In his latest thread, Kureishi spoke about the first writers he ever met, his stint at the Royal Court Theatre, and when Rushdie invited him to his house “for dinner with Angela Carter”.
He signed off the thread with a “promise”, after breaking one made the previous day.
“Yesterday I promised revelations regarding sex and drugs but since I am stuck in this room without air or light, I am not in the best mood. I promise there will be filth in abundance to come.”
Who Is Hanif Kureishi?
Born in south London in 1954, to an English mother and Indian father who was a journalist, Hanif Kureishi comes from a family displaced by the Partition of India and Pakistan.
Kureishi has written seven novels, besides many short stories, essays, plays and screenplays. It was the film adaptation of his ‘My Beautiful Laundrette’ novel that brought him international acclaim for the first time — in 1985. The Oscar-nominated screenplay was about a young British Pakistani man and his White boyfriend. The film starring Daniel Day-Lewis received a BAFTA.
In 1990, his The Buddha of Suburbia won the Whitbread first novel award.
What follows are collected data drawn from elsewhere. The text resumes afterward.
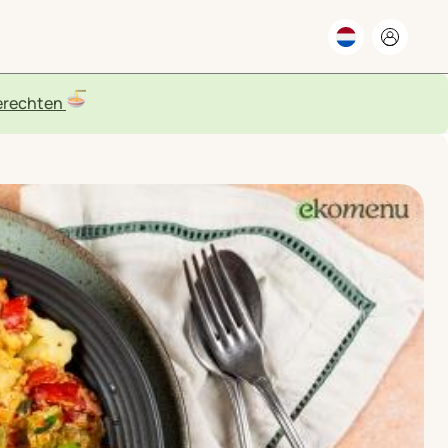
rechten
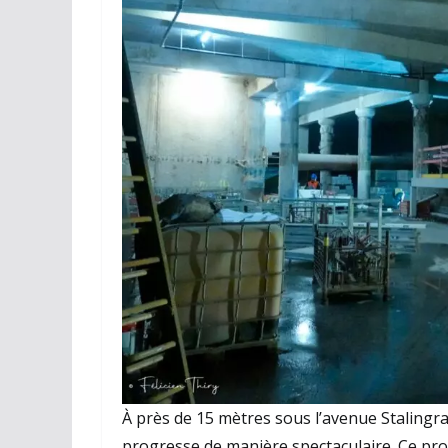
À près de 15 mètres sous l’avenue Stalingrad
progresse de manière spectaculaire. Ce proj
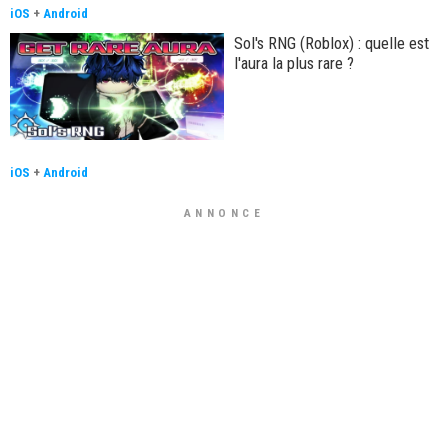
iOS
+
Android
Sol's RNG (Roblox) : quelle est
l'aura la plus rare ?
iOS
+
Android
ANNONCE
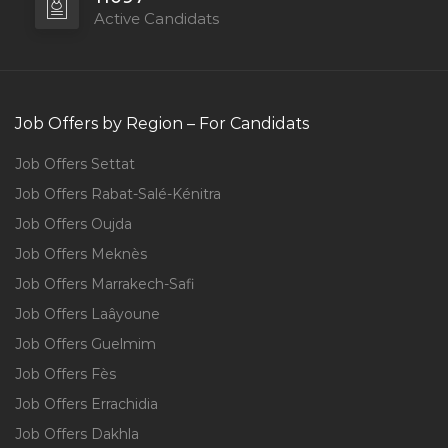
Active Candidats
Job Offers by Region – For Candidats
Job Offers Settat
Job Offers Rabat-Salé-Kénitra
Job Offers Oujda
Job Offers Meknès
Job Offers Marrakech-Safi
Job Offers Laâyoune
Job Offers Guelmim
Job Offers Fès
Job Offers Errachidia
Job Offers Dakhla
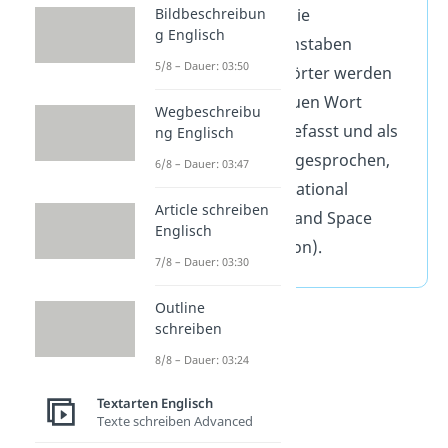
Bildbeschreibun
Akronyme:
die
g Englisch
Anfangsbuchstaben
5/8 – Dauer: 03:50
mehrerer Wörter werden
zu einem neuen Wort
Wegbeschreibu
zusammengefasst und als
ng Englisch
ein Wort ausgesprochen,
6/8 – Dauer: 03:47
z. B. NASA (National
Article schreiben
Aeronautics and Space
Englisch
Administration).
7/8 – Dauer: 03:30
Outline
schreiben
8/8 – Dauer: 03:24
Textarten Englisch
Texte schreiben Advanced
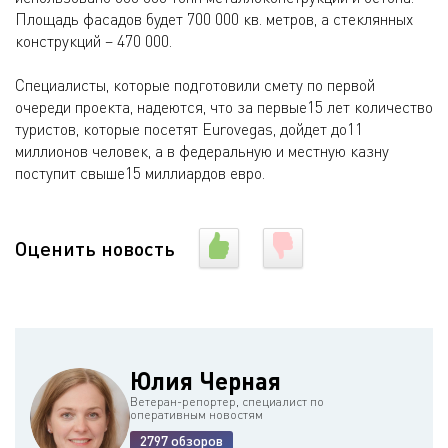
Площадь фасадов будет 700 000 кв. метров, а стеклянных
конструкций – 470 000.
Специалисты, которые подготовили смету по первой
очереди проекта, надеются, что за первые15 лет количество
туристов, которые посетят Eurovegas, дойдет до11
миллионов человек, а в федеральную и местную казну
поступит свыше15 миллиардов евро.
Оценить новость
Юлия Черная
Ветеран-репортер, специалист по
оперативным новостям
2797 обзоров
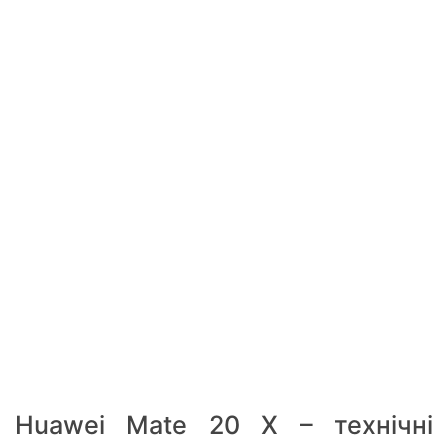
Huawei Mate 20 X – технічні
The bestseller was turned into a TV series in 1993.
Kureishi’s other novels include The Black Album (1995), which deals with Islamic fundamentalism and freedom of speech; Intimacy (1998), about a man contemplating leaving his wife and children; Gabriel’s Gift (2001), The Body (2003), Something to Tell You (2008) and The Last Word (2014).
The author has shown his indomitable spirit with his hospital updates, which surely merit a compilation for publishing in future.
He has had a surgery on his spine already and his physiotherapy sessions are on.
In his latest thread, Kureishi told his followers how he was feeling hopeful after being allowed to see “the Italian sky through the window, some trees and a cloud and few birds”.
“For the first time I believed that things might begin to improve. My heart is like a singing bird … I began to feel that I had a whole body and not just a patchwork of random pieces thrown together as if by Mary Shelley’s imagination,” he wrote.
His fans and followers are hopeful Kureishi will never stop writing. One of his tweets does give them that hope: “Recently I felt myself slowing down as a writer, as one does as one gets older, but the ideas have not stopped coming. Characters, voices, situations, I’m as full of them as ever, if not more.”